Donnerstag, 10. April. Heute Morgen geht es gleich wieder los. Ich lasse es 20 Mal klingeln, bevor ich rangehe. "Hallo Thorsten, hier ist Carina. Wann kannst du denn wieder reinkommen?" Carina vertritt Sören. Ich sage, ich komme sowieso um 14 Uhr. "Ach nee, ein bisschen früher." - "Ich muss noch ein paar Sachen erledigen." - "Wir kommen auch dahin, wo du bist." - "Nein, das ist doch Zeitverschwendung." - "Es gibt da einen Zettel, denn du unterschreiben müsstest. Und zwei Uhr ist definitiv zu spät!" - "Wir sehen uns um zwei", sage ich und beende das Gespräch. Zwei Minuten später klingelt es wieder.

Es geht nicht um "Freiheit" und "Unsterblichkeit"

"Wir möchten das einfach noch schnell erledigen, dann gehen unsere Statistiken rauf, das hat was mit der Größe der Org zu tun, damit unser Einfluss auf Berlin wächst." Als wäre das Telefonat vorher nicht gewesen. "Was ist das denn für ein Formular?" Carina: "Ähm, das zeige ich dir." Als ich frage, wo sie gerade ist, setzt mein Herz einen Schlag aus: Obwohl ich mehrmals Nein gesagt habe, sind sie bereits auf dem Weg in meinen Stadtteil. Wir vereinbaren den S-Bahnhof Bornholmer Straße als Treffpunkt. Auf dem Weg dorthin klingelt mein Handy noch fünfmal.

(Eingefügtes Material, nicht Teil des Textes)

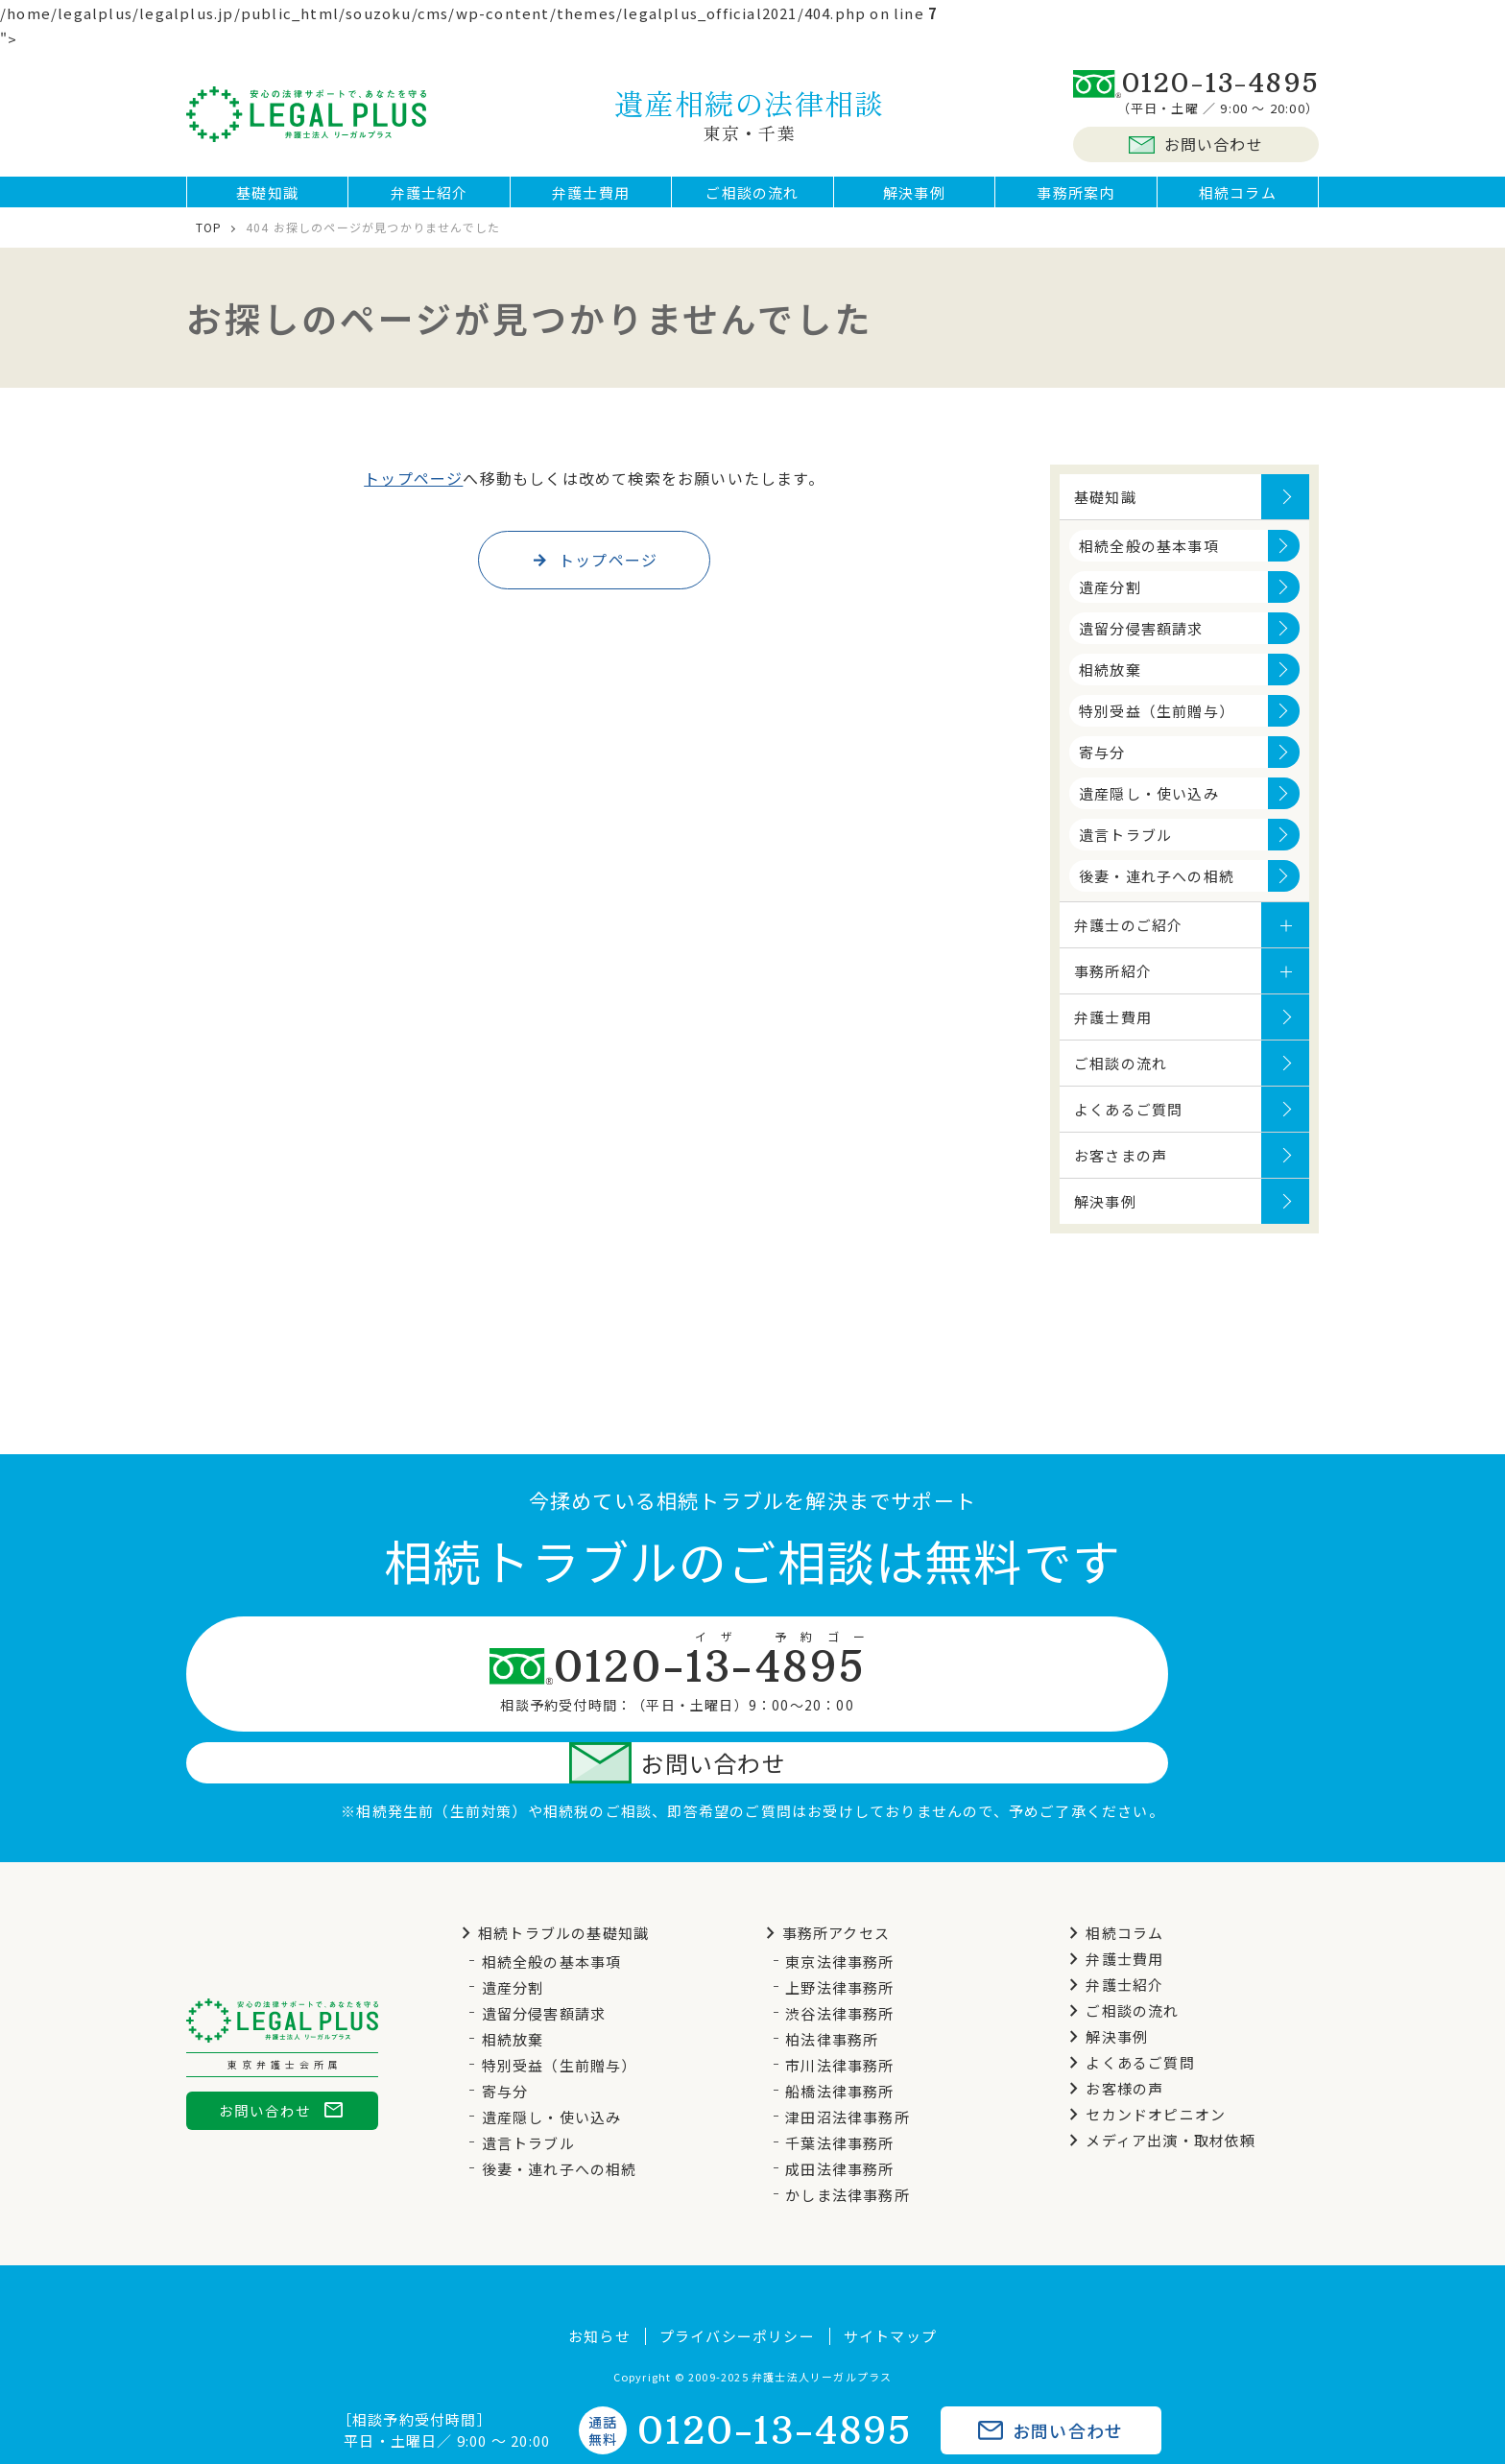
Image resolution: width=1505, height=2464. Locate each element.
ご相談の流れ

In der Bahnhofshalle fordern mich Carina und Cornelius auf, den Arbeitsvertrag zu unterschreiben. Jetzt. Carina ist 19, Cornelius 21. Sie würden in einer Drückerkolonne jeden Konkurrenten in die Tasche stecken. Ich sage, dass ich nichts hinter dem Rücken meiner Freundin machen will. Carina zeigt auf den Vertrag, in der Hand einen Kugelschreiber.